L'Allemagne, 30 ans après (suite)

Dans quelques jours sera célébré le trentième anniversaire de la chute du mur de Berlin, le 9 novembre 1989. Le régime est-allemand était déjà fragilisé par les manifestations se tenaient chaque semaine à Leipzig. Pendant l’été, l’Autriche avait ouvert sa frontière pour permettre à ceux qui le souhaitaient de rejoindre l’Allemagne de l’Ouest. Le spectacle de la prospérité de leurs voisins qu’ils observaient chaque soir à la télévision était révélateur, plus que n’importe quel discours politique, de l’échec du communisme. La chute de ce symbole qui coupait la capitale allemande en deux était inévitable comme la réunification qui s’ensuivit. Il faut néanmoins chasser de nos mémoires deux légendes qui se répandirent alors.

La première, c’est que la France, en la personne de François Mitterrand, était hostile à la réunification.
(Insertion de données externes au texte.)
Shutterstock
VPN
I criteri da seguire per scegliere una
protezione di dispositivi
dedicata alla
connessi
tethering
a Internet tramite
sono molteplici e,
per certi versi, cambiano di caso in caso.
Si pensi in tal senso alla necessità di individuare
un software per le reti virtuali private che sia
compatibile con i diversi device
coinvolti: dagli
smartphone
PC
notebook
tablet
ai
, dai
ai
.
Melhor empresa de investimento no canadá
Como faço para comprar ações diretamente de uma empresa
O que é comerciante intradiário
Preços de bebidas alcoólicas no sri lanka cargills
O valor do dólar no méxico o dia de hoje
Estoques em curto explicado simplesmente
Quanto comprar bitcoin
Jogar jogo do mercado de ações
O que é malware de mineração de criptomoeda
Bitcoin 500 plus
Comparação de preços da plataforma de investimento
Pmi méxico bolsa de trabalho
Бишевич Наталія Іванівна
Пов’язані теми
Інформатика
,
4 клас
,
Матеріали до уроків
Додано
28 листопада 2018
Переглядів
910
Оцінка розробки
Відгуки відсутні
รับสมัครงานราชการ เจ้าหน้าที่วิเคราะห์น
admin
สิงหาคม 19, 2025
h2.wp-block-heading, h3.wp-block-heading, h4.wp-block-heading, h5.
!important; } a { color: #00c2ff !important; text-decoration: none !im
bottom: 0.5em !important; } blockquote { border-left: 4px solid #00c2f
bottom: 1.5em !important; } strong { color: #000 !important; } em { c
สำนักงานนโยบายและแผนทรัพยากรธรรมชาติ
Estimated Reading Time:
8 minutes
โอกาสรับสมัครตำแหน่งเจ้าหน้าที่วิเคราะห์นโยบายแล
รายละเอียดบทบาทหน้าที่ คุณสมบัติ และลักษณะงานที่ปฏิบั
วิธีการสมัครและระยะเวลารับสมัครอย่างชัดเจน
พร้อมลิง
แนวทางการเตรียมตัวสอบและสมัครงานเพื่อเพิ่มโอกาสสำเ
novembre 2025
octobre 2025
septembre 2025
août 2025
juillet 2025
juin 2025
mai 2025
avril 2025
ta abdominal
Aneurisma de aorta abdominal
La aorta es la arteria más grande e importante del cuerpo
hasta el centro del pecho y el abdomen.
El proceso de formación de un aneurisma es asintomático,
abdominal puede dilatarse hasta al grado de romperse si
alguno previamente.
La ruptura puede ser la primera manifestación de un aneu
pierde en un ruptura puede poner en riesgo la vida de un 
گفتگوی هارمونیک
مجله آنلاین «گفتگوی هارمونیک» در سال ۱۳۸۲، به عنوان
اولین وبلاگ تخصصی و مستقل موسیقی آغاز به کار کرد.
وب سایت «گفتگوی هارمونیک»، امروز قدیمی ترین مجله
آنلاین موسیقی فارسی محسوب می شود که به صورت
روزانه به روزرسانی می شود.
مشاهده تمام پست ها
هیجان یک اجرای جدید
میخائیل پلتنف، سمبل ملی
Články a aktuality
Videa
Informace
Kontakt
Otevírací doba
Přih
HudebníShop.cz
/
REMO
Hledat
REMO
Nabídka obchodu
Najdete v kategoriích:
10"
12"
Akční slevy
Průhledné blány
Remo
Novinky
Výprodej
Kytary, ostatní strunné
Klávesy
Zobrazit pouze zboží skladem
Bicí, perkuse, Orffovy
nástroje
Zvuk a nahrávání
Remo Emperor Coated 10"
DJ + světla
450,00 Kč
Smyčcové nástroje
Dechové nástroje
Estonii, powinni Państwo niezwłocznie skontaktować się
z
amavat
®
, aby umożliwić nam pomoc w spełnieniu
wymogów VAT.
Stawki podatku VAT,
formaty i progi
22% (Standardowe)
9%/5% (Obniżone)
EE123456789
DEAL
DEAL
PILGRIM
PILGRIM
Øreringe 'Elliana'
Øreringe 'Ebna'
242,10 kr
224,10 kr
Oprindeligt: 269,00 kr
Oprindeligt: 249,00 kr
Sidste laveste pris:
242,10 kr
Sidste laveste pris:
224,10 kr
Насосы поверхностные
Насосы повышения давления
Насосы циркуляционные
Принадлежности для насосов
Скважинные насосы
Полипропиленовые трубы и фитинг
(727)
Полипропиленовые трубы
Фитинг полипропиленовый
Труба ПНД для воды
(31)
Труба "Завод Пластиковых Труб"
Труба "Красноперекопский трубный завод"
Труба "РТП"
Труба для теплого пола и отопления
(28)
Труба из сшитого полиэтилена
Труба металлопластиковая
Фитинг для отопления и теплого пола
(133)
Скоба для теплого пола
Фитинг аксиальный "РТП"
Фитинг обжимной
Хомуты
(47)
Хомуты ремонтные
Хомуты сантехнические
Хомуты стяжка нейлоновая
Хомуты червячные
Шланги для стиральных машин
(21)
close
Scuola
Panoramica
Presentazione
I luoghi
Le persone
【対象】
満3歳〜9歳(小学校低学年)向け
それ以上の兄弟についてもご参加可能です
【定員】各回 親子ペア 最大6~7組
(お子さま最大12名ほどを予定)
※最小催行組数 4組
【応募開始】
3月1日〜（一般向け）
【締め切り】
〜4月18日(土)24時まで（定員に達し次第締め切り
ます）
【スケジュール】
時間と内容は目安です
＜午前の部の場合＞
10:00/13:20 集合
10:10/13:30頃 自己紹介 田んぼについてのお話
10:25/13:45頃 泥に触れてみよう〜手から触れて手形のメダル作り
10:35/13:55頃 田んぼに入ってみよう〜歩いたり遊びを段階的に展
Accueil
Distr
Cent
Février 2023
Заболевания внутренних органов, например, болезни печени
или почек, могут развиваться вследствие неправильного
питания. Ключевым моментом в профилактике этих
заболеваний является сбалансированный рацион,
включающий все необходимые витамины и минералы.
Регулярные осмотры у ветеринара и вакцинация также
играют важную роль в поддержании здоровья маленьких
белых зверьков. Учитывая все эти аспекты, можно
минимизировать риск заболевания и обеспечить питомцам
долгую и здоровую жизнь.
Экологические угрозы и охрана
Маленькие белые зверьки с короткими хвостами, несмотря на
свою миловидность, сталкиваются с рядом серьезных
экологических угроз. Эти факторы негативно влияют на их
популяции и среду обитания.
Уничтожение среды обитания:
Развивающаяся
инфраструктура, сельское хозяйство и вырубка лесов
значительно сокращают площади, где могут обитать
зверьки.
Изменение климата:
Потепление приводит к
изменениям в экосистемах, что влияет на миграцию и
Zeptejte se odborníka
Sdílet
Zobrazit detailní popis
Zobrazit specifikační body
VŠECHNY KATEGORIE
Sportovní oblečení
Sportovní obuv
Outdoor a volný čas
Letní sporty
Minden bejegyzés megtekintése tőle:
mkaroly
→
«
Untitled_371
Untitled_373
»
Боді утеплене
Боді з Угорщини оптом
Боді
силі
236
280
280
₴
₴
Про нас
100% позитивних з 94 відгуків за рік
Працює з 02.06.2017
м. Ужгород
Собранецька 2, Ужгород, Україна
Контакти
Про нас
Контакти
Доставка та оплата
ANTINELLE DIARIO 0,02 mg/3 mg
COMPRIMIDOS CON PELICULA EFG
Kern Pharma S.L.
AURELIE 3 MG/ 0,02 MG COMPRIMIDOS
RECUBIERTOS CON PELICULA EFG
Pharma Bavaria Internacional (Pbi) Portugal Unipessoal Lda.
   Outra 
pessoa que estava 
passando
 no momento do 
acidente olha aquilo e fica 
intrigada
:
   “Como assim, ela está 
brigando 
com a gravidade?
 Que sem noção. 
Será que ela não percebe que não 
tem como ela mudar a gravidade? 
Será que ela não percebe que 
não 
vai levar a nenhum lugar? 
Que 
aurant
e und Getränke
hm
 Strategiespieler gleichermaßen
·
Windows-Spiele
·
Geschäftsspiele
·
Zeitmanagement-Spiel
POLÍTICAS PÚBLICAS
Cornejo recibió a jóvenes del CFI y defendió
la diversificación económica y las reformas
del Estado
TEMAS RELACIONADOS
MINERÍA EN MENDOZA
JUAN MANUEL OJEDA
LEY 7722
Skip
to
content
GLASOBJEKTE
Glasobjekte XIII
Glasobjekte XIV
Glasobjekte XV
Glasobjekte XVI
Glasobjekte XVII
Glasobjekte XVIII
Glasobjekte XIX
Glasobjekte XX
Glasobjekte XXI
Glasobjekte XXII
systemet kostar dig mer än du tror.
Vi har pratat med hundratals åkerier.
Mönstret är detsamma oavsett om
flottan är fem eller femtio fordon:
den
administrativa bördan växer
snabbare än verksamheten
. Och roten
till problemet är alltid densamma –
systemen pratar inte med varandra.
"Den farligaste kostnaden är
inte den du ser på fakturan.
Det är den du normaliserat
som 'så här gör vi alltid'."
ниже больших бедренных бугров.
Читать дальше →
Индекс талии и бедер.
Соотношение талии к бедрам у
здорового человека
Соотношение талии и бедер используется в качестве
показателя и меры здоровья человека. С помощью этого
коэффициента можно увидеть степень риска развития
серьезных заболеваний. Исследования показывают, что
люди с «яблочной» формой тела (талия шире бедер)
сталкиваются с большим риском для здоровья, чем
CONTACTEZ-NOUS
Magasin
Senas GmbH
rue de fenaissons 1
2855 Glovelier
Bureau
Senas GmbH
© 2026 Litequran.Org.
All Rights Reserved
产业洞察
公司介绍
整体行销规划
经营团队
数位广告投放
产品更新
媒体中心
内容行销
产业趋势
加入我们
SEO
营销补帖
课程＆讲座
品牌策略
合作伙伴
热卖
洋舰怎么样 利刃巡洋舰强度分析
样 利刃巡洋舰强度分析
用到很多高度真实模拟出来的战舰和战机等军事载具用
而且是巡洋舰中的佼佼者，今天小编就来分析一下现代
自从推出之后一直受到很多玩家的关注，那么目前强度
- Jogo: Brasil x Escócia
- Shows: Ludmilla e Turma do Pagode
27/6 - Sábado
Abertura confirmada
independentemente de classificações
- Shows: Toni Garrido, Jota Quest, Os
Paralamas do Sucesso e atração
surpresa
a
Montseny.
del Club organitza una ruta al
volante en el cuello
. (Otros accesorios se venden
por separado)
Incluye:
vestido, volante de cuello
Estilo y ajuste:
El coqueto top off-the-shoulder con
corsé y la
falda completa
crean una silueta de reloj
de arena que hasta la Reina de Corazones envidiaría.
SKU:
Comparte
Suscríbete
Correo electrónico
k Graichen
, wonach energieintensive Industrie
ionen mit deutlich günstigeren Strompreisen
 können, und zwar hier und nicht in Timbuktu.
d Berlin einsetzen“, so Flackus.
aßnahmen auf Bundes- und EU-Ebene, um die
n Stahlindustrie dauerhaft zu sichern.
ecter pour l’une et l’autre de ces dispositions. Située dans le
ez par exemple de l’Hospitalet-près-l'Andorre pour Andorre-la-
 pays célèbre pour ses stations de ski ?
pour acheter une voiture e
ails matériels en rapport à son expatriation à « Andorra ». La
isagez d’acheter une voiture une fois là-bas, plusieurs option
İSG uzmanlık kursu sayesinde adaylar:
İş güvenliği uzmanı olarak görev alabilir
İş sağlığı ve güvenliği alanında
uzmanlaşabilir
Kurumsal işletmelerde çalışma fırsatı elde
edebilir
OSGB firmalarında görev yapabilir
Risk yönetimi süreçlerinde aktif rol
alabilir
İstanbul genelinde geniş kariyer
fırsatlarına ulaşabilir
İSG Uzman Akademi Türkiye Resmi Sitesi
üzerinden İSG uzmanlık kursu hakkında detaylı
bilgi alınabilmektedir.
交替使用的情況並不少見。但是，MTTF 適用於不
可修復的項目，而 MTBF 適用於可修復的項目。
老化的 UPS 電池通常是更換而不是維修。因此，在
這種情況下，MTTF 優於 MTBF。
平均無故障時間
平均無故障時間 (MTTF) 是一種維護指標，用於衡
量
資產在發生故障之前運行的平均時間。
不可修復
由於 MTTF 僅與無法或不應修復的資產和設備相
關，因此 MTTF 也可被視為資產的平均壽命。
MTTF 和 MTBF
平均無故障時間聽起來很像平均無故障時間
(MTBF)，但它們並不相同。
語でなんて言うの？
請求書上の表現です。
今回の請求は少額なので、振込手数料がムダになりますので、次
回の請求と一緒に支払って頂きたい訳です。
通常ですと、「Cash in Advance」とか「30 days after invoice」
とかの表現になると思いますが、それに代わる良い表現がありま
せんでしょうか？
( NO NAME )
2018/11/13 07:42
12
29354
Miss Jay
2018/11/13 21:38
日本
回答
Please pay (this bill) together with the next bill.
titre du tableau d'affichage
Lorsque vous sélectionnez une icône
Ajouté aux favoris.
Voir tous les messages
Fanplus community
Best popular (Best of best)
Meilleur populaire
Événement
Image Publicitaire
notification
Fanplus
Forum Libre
Il a, au contraire, permis à celle-ci de s’effectuer, sans tension internationale, ce qui était loin d’être évident. Des dizaines de milliers de soldats soviétiques étaient en garnison à Berlin et aux alentours. L’intégration d’une Allemagne réunifiée dans l’OTAN était  difficile à accepter par Moscou. Il fallait aussi que le peuple est-allemand soit consulté démocratiquement. En mettant comme condition que la réunification soit en outre pacifique, la France obtenait de l’Allemagne la reconnaissance de la frontière Oder-Neisse avec la Pologne. La discussion fut vive avec Helmut Kohl, mais François Mitterrand réussit à le convaincre. Il fallait enfin ancrer l’Allemagne dans l’Europe. Le projet d’une monnaie unique qui était en gestation depuis l’instauration du marché unique, allait déboucher sur le Traité de Maastricht deux ans plus tard et la création de l’euro. La vérité, c’est que la seule personne qui fit tout pour bloquer la réunification allemande, ce fut Margaret Thatcher. Elle se rendit même à Moscou pour convaincre Gorbatchev de s’y opposer.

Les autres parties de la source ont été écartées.